When I was a child, I loved the twentieth century fairy tales, especially Disney’s ‘Cinderella’ and ‘Snow White and the Seven Dwarves’. Like many other girls, I liked the idea of falling in love, loved making myself up and wanted to find my ‘happily ever after’.
Not surprisingly, things have changed. I understand that some women still try and aim for their romantic ‘happily ever after’, but it doesn’t apply to me anymore. Sure, I want some concept of the ‘happily ever after’, but frankly, I don’t know exactly what that means for me.

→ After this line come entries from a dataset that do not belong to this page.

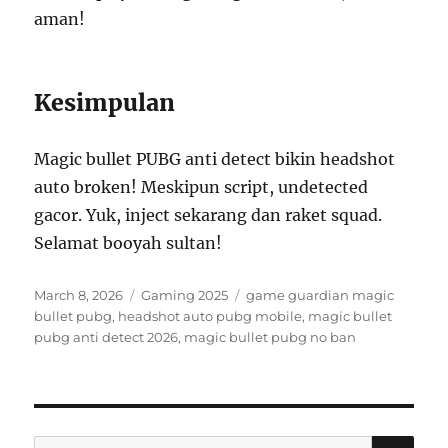
aman!
Kesimpulan
Magic bullet PUBG anti detect bikin headshot
auto broken! Meskipun script, undetected
gacor. Yuk, inject sekarang dan raket squad.
Selamat booyah sultan!
Posted
Categories
Tags
March 8, 2026
Gaming 2025
game guardian magic
on
bullet pubg
,
headshot auto pubg mobile
,
magic bullet
pubg anti detect 2026
,
magic bullet pubg no ban
SE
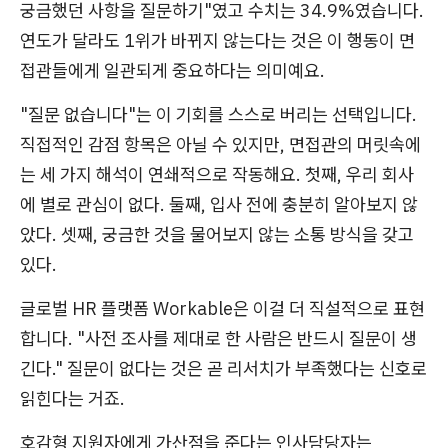
궁금했던 사항을 질문하기"였고 수치는 34.9%였습니다.
연도가 달라도 1위가 바뀌지 않는다는 것은 이 행동이 면
접관들에게 일관되게 중요하다는 의미예요.
"질문 없습니다"는 이 기회를 스스로 버리는 선택입니다.
직접적인 감점 항목은 아닐 수 있지만, 면접관의 머릿속에
는 세 가지 해석이 연쇄적으로 작동해요. 첫째, 우리 회사
에 별로 관심이 없다. 둘째, 입사 전에 충분히 알아보지 않
았다. 셋째, 궁금한 것을 물어보지 않는 소통 방식을 갖고
있다.
글로벌 HR 플랫폼 Workable은 이걸 더 직설적으로 표현
합니다. "사전 조사를 제대로 한 사람은 반드시 질문이 생
긴다." 질문이 없다는 것은 곧 리서치가 부족했다는 신호로
읽힌다는 거죠.
호감형 지원자에게 가산점을 준다는 인사담당자는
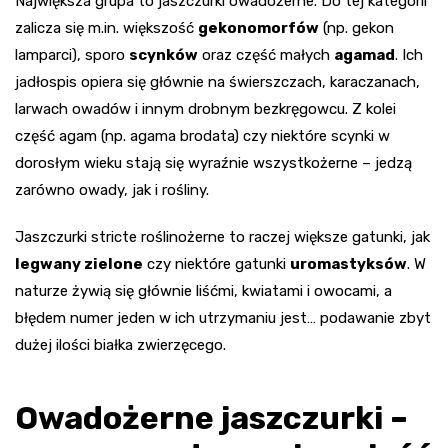
Największa grupa to jaszczurki owadożerne. Do tej kategorii
zalicza się m.in. większość
gekonomorfów
(np. gekon
lamparci), sporo
scynków
oraz część małych
agamad
. Ich
jadłospis opiera się głównie na świerszczach, karaczanach,
larwach owadów i innym drobnym bezkręgowcu. Z kolei
część agam (np. agama brodata) czy niektóre scynki w
dorosłym wieku stają się wyraźnie wszystkożerne – jedzą
zarówno owady, jak i rośliny.
Jaszczurki stricte roślinożerne to raczej większe gatunki, jak
legwany zielone
czy niektóre gatunki
uromastyksów
. W
naturze żywią się głównie liśćmi, kwiatami i owocami, a
błędem numer jeden w ich utrzymaniu jest… podawanie zbyt
dużej ilości białka zwierzęcego.
Owadożerne jaszczurki –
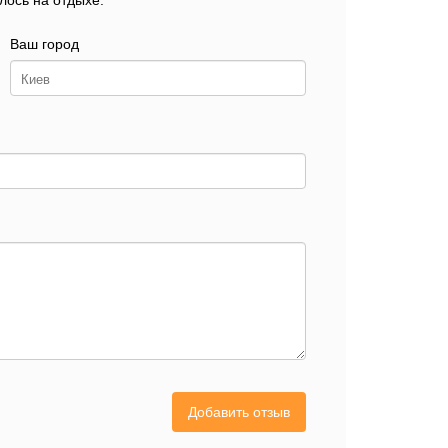
лось на отдыхе.
Ваш город
Добавить отзыв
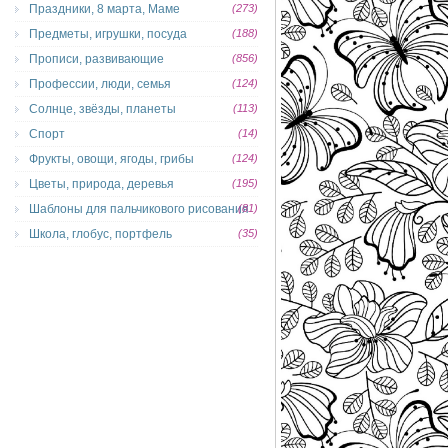
Праздники, 8 марта, Маме
(273)
Предметы, игрушки, посуда
(188)
Прописи, развивающие
(856)
Профессии, люди, семья
(124)
Солнце, звёзды, планеты
(113)
Спорт
(14)
Фрукты, овощи, ягоды, грибы
(124)
Цветы, природа, деревья
(195)
Шаблоны для пальчикового рисования
(81)
Школа, глобус, портфель
(35)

A few weeks (days?) ago, blogger Acetheist wrote posts about ‘non sexual, non – romantic’ relationships (great posts by the way). It got me thinking about relationships in a different light. It got me thinking about queer – platonic relationships and whether I’ll eve have one.
I have always been affectionate. For the past three or so years, I thought that maybe I was grey – romantic rather than straight out aromantic. But is a romantic relationship what I want? Maybe a ‘non – sexual/ non – romantic’ is right. It sounds lovely, however tumultuous it may be.
One thing about queer platonic/ non sexual/ non – romantic relationships that are somewhat more than platonic (mouthful I know), are those relationships ever ‘exclusive’ like sexual/ romantic relationships often are or are they always ‘open’ if you like? Is the other person, especially if one person isn’t an asexual (or aromantic for that matter), free to look for a relationship on the outside?